(Saved data entries)
========================================
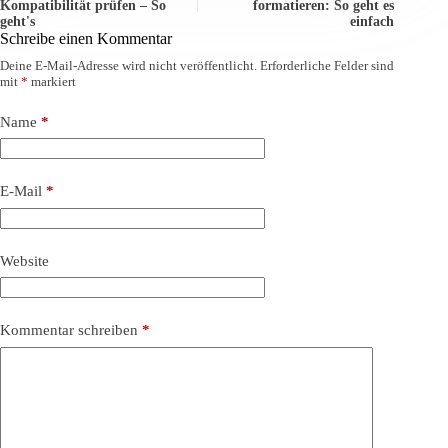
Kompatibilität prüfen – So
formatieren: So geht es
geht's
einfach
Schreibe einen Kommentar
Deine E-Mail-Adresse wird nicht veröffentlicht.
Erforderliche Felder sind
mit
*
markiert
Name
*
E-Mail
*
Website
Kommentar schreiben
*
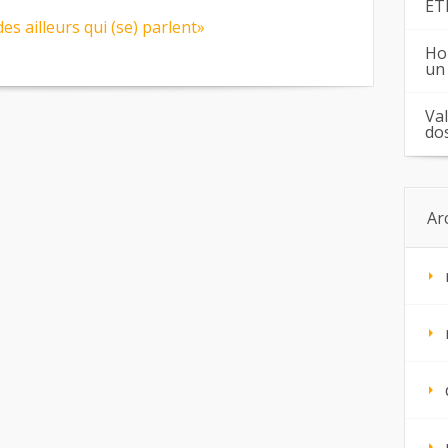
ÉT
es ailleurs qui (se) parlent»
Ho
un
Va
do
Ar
========================================
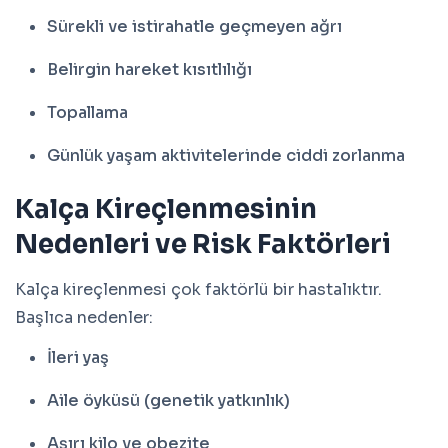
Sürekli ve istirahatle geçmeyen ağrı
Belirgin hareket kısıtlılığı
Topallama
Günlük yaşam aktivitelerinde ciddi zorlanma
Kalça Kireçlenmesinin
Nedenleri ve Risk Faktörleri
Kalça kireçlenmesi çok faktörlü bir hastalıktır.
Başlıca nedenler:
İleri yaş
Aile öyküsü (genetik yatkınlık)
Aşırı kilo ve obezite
========================================
Scan the data above for the string "Kalça" and copy each line where it appears.

Kalça Kireçlenmesinin
Kalça kireçlenmesi çok faktörlü bir hastalıktır.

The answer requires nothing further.